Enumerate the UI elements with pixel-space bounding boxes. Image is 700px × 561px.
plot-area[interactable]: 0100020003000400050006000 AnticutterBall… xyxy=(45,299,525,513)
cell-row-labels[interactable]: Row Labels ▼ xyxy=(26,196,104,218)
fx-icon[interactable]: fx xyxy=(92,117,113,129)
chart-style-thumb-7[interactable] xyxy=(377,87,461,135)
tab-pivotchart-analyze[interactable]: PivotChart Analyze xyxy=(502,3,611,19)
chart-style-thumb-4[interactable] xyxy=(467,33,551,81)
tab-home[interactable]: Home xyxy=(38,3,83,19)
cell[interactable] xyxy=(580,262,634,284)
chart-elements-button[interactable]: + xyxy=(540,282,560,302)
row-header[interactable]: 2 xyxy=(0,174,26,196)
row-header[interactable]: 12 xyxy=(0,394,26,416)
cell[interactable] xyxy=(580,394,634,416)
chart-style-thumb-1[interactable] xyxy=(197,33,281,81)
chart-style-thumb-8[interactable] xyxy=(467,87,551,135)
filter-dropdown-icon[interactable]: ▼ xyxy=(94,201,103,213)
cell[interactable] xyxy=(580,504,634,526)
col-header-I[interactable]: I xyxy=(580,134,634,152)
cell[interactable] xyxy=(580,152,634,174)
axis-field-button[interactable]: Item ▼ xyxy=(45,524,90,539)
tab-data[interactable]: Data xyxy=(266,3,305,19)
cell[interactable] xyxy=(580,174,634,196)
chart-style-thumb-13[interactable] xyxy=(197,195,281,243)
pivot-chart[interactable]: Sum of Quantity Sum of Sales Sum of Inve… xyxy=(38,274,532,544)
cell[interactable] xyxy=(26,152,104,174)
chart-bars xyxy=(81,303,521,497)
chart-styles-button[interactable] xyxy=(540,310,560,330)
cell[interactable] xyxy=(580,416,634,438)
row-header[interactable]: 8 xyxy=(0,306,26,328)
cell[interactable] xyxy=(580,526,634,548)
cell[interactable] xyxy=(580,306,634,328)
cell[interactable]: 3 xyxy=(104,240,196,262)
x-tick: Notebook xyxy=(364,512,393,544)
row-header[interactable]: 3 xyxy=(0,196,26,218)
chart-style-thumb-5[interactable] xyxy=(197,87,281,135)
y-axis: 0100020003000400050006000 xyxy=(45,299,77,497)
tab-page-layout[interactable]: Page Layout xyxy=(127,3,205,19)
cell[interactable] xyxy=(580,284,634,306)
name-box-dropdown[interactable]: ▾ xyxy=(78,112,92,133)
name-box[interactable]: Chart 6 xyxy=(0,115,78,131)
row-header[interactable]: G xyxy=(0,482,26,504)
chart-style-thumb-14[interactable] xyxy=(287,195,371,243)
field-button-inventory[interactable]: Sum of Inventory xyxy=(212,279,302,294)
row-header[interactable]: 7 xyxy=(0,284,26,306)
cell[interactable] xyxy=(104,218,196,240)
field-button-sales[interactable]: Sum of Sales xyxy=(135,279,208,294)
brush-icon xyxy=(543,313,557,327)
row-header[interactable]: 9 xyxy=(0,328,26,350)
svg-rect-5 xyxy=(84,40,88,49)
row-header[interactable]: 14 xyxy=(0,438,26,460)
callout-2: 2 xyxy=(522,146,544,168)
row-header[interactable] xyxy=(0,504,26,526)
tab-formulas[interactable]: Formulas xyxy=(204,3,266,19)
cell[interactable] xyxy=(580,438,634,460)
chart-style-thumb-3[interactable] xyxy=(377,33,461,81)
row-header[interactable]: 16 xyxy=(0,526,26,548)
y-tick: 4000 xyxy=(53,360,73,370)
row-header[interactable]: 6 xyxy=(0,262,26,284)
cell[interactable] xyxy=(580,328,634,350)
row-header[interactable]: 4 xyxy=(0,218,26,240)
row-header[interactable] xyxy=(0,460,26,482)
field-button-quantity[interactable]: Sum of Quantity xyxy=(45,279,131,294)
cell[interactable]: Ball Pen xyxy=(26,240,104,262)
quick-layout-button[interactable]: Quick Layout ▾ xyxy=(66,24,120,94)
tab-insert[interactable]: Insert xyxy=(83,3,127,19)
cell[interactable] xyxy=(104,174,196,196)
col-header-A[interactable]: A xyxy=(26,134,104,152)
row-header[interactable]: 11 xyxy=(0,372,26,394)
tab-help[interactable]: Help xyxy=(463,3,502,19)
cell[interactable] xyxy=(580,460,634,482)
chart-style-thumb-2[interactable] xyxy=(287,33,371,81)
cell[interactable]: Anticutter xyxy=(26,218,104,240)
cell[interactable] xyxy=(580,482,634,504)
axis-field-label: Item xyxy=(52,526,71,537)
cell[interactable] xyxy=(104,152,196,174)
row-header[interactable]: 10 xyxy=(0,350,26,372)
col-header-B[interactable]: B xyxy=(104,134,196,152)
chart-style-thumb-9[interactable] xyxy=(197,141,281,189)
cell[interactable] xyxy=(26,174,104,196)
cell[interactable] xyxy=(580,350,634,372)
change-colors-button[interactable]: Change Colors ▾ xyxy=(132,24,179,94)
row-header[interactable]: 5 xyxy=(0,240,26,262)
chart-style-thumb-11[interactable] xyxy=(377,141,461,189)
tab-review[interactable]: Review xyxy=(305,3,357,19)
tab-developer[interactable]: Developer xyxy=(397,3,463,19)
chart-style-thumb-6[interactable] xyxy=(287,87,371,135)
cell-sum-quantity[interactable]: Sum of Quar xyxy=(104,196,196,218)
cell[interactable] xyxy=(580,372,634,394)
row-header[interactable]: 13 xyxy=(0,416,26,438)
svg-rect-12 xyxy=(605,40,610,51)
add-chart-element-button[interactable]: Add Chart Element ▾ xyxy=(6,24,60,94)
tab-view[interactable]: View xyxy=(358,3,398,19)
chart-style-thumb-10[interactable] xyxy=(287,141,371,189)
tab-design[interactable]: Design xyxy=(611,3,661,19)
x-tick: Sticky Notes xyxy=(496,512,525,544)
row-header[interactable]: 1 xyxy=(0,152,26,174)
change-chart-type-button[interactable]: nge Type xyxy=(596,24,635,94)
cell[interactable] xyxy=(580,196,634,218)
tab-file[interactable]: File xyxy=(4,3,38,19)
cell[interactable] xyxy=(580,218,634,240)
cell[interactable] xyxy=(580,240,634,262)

━━━━

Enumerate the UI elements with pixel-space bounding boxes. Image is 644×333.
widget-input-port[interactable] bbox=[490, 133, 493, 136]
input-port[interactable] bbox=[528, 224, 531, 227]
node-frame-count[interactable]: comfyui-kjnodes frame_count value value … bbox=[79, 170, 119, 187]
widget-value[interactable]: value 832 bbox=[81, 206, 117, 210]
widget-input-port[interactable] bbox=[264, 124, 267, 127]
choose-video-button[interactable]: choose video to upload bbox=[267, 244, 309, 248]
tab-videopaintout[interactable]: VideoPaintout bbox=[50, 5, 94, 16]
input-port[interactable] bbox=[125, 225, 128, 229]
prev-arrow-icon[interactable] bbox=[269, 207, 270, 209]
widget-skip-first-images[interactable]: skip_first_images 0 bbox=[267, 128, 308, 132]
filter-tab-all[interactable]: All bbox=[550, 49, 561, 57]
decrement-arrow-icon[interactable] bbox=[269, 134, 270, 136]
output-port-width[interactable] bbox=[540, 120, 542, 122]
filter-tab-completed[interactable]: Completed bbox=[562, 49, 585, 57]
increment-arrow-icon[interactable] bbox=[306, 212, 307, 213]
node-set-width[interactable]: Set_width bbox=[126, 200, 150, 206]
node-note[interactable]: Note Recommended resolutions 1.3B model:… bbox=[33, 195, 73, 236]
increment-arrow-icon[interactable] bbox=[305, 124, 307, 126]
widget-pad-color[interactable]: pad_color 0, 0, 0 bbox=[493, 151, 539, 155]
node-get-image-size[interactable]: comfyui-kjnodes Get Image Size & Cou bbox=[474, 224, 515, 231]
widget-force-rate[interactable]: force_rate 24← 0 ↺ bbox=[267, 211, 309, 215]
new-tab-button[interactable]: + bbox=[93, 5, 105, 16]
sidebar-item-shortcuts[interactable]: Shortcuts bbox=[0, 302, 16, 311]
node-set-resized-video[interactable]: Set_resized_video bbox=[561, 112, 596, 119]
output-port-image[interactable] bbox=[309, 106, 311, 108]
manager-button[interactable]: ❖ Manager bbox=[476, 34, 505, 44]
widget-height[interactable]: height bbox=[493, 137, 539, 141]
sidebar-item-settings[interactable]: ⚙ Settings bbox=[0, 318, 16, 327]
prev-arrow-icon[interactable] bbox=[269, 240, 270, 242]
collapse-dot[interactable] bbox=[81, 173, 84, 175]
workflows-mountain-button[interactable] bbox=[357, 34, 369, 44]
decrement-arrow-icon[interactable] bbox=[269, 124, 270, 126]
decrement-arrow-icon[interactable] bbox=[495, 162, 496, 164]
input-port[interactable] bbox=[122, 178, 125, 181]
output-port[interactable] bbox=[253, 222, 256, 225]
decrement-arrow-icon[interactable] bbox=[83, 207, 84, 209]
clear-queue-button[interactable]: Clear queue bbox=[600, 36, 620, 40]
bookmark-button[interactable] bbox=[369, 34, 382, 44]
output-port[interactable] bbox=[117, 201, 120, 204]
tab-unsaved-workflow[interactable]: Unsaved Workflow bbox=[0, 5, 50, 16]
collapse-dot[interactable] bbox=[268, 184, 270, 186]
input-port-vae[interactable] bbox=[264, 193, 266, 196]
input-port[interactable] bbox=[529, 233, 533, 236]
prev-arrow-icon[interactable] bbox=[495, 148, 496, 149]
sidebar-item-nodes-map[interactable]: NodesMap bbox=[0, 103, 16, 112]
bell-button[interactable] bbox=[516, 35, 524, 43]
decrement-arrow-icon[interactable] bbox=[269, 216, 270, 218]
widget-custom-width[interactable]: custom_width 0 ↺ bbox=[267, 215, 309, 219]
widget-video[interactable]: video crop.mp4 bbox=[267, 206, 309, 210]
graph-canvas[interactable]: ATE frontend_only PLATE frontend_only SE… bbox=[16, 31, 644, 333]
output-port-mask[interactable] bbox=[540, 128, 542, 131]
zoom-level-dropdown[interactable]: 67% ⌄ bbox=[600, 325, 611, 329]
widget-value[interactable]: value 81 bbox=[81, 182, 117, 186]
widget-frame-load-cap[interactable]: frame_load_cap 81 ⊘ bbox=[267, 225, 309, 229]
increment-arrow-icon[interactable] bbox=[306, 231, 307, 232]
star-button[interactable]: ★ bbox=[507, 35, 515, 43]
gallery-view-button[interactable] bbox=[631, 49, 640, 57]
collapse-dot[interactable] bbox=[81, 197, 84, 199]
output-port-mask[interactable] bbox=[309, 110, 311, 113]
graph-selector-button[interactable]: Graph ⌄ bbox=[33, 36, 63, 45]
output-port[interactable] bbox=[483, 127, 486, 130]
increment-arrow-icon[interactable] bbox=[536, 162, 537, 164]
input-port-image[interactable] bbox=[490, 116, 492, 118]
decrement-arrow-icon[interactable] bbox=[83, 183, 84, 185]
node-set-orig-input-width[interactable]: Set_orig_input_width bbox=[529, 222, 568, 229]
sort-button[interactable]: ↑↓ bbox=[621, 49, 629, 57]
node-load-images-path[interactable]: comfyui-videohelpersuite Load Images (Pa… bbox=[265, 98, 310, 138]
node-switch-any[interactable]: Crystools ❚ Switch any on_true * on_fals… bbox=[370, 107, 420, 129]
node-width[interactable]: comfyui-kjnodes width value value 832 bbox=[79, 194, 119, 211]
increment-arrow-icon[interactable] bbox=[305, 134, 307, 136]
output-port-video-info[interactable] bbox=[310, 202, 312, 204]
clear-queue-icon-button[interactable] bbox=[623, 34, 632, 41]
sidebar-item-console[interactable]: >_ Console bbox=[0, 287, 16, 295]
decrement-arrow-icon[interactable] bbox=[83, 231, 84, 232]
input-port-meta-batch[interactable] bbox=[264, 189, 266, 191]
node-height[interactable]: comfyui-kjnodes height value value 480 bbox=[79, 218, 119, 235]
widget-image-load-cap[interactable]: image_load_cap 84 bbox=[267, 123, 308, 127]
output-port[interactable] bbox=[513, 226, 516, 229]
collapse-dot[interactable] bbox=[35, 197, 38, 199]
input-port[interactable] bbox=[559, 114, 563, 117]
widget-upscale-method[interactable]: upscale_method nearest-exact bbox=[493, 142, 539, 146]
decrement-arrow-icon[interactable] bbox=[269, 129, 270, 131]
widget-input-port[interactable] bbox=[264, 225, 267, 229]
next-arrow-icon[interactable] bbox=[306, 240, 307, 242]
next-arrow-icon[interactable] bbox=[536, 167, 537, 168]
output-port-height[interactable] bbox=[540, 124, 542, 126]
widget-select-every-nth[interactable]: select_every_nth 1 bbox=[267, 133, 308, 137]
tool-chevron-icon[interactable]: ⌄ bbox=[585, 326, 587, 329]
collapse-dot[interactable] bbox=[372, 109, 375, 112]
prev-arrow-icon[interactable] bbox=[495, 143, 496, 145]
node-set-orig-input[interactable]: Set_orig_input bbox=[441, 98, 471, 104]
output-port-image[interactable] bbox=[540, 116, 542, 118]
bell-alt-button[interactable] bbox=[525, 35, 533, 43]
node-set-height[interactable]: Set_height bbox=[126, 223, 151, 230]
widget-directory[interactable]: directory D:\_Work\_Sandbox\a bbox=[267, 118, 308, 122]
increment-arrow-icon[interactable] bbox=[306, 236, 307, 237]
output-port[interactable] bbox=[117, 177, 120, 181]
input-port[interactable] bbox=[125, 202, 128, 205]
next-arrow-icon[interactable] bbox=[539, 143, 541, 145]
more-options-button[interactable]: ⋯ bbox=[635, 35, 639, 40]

━━━━

» EXERCISE OBJECTIVE: Copy every single line of the material above that holds "output".

» WRITTEN RESPONSE:
output-port-width[interactable] bbox=[540, 120, 542, 122]
output-port-image[interactable] bbox=[309, 106, 311, 108]
output-port[interactable] bbox=[253, 222, 256, 225]
output-port[interactable] bbox=[117, 201, 120, 204]
output-port-mask[interactable] bbox=[540, 128, 542, 131]
output-port-mask[interactable] bbox=[309, 110, 311, 113]
output-port[interactable] bbox=[483, 127, 486, 130]
output-port-video-info[interactable] bbox=[310, 202, 312, 204]
output-port[interactable] bbox=[513, 226, 516, 229]
output-port-height[interactable] bbox=[540, 124, 542, 126]
output-port-image[interactable] bbox=[540, 116, 542, 118]
output-port[interactable] bbox=[117, 177, 120, 181]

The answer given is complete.